[RELEASED] ColdFusion 2018/2021/2023 July 19 Security Updates

Correction to my post: 

Why has the Update 9 not been detected this morning.

Marv, while you await their reply, let me offer some thoughts (as one who spends my day helping people with these matters).

FWIW, this situation is not new (nor quite as drastic as you may reasonably fear).

First, yes, the new jvm updates came out on Tuesday the 18th (and I blogged about them that day, to share that news for those who may follow/subscribe to carehart.org/blog. I also tweet news of my posts and share them on Facebook and Linkedin).

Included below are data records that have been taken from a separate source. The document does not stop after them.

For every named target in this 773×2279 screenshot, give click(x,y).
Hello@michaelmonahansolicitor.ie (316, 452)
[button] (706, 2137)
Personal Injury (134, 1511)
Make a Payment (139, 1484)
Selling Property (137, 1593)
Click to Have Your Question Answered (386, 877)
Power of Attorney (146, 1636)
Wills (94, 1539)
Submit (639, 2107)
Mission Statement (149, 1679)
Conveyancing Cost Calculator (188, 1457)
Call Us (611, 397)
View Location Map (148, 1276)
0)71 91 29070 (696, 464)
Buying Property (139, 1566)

And second, yes, Adobe for some reason has nearly always dragged their feet in getting that latest Java update into that download page of theirs. I don't understand it, as the Java update dates are scheduled and quarterly (yes, even these "critical patch" updates as Oracle calls them). The next is Oct 17, as indicated here. 

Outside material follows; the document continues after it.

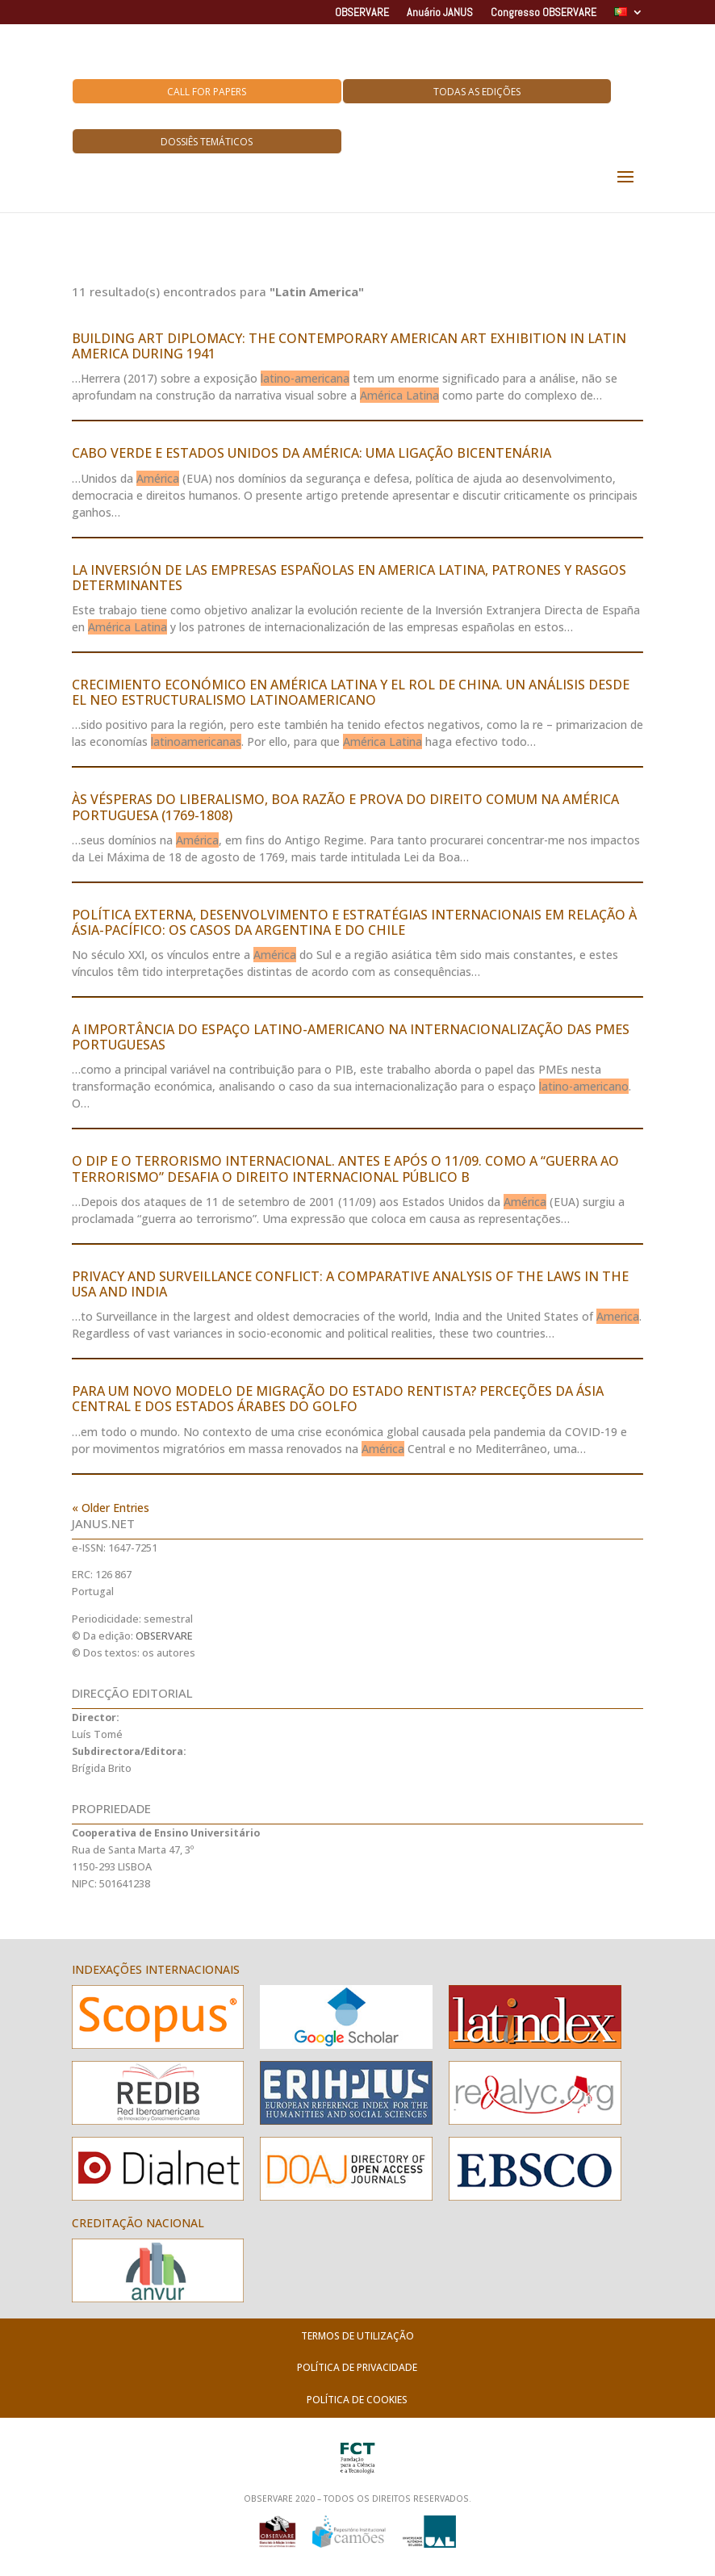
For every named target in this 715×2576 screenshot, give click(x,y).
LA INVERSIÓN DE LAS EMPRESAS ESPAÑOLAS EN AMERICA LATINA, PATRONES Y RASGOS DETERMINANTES (349, 577)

Third (and as I note in my posts about them), one CAN just get the jvm from Oracle directly, for free. I've compared the binaries with what's posted on the Adobe site, and they're identical.

Fourth, as for "what jvm update" we should use with CF to be "most secure," what they clarify is that you should be on the latest update for the jvm version that your cf version supports. That apsb mention of that then points to the support matrix for each cf version, which indicates that (currently), cf2021 and cf2018 support only Java 11, while cf2023 alone supports only Java 17.

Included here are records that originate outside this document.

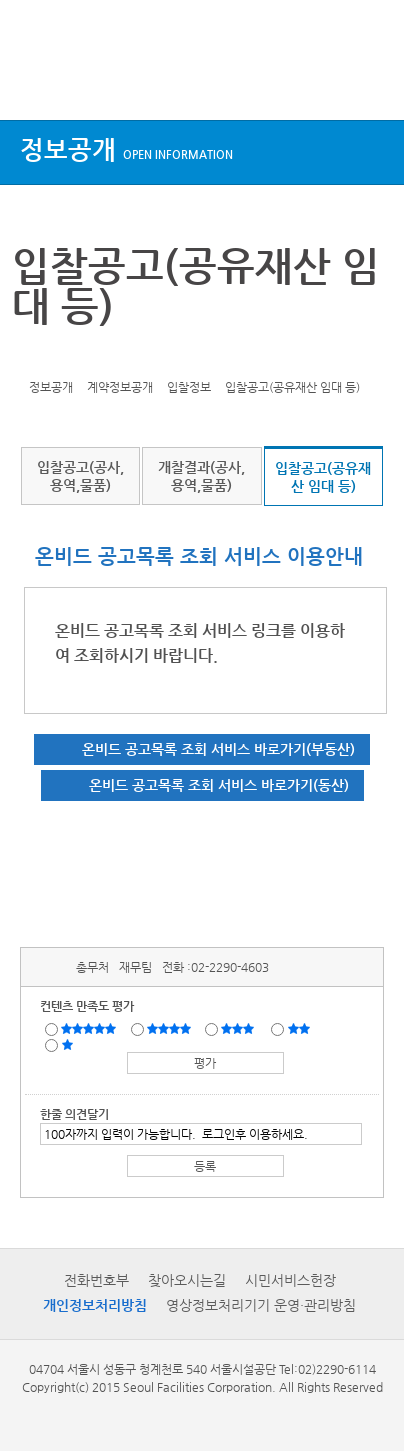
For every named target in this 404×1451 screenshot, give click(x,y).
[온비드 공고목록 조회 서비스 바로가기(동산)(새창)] (202, 785)
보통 (241, 1028)
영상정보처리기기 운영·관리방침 (261, 1305)
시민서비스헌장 (290, 1280)
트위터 (31, 356)
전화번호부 (96, 1280)
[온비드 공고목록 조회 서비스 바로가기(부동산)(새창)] (202, 749)
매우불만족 (68, 1044)
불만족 (300, 1028)
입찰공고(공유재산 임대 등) (323, 477)
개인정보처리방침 (95, 1305)
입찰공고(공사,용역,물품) (80, 476)
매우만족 (91, 1028)
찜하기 (124, 356)
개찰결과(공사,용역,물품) (201, 476)
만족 (171, 1028)
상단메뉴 (32, 82)
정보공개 (126, 149)
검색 (370, 82)
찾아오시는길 (187, 1280)
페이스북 (62, 356)
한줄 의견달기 (74, 1114)
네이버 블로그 (93, 356)
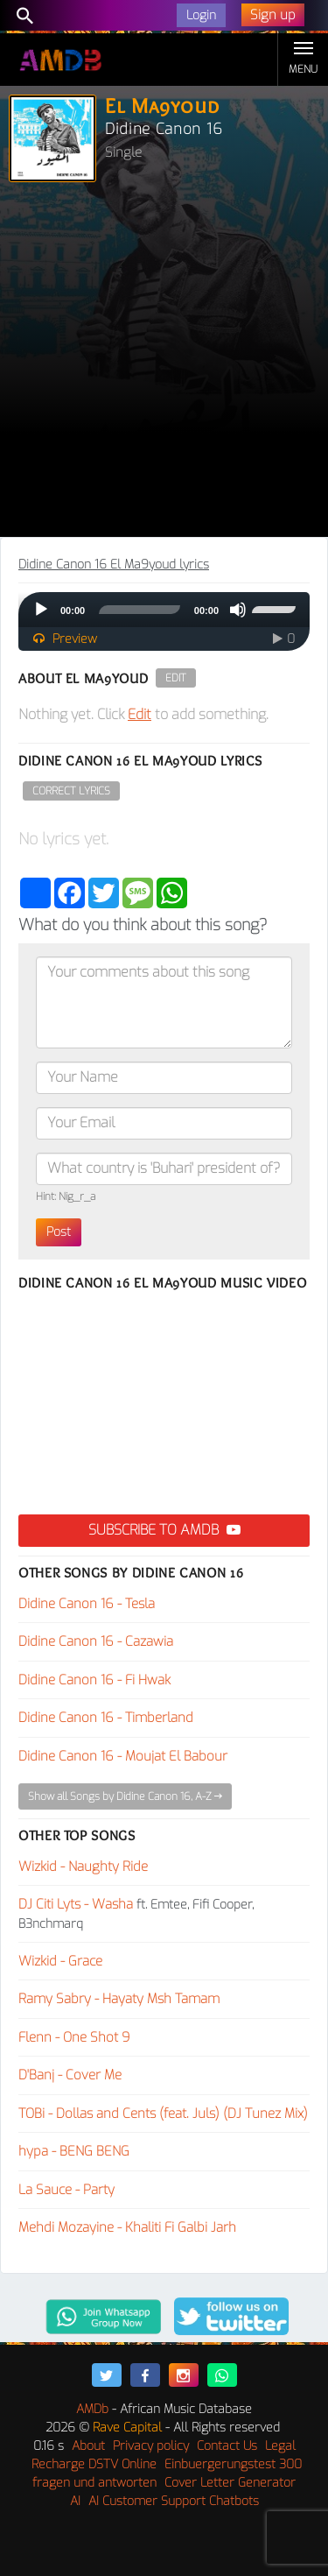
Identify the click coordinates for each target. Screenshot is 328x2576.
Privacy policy (151, 2446)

Finally, as for this latest Java update of this week, I'll note that the Oracle security bulletin for it indicates that each is "difficult to exploit", as in quoted also in my post. So despite the general warning that Adobe makes, it seems it may not be QUITE as urgent to be on that update as you are reading it to be.

Still, I get it: when it comes to security, some will WANT to be as secure as possible, while others will feel they MUST be. (And some want to hear only from the vendor, not anyone else.) 

So could Adobe make all this still more clear and explicit? I suppose so. They don't. 

And I'm replying here not to disagree with you, but to help you and others both now and for each subsequent update. It simply seems that our cries for improvement are not being heeded, despite asking again and again. And some Adobe folks cower behind "security being something they can't talk about", to just let these issues linger, it seems. It's really dismaying, but it is what it is.

So I post what I do (about each cf and Java update) to help, and to serve the community.. As the saying goes, it's better to light one candle than to curse the darkness.

I appreciate your question, and until they reply I hope this is helpful, sincerely. 

That's a curious question, which I've honestly never seen asked. In case they're slow (or may opt not) to reply, can you elaborate on your motivation? Are you assessing the timing relative to some other resource? Or relative to a vuln you found? I realize you may prefer NOT to say why you ask, but perhaps you won't mind, and it is something curious.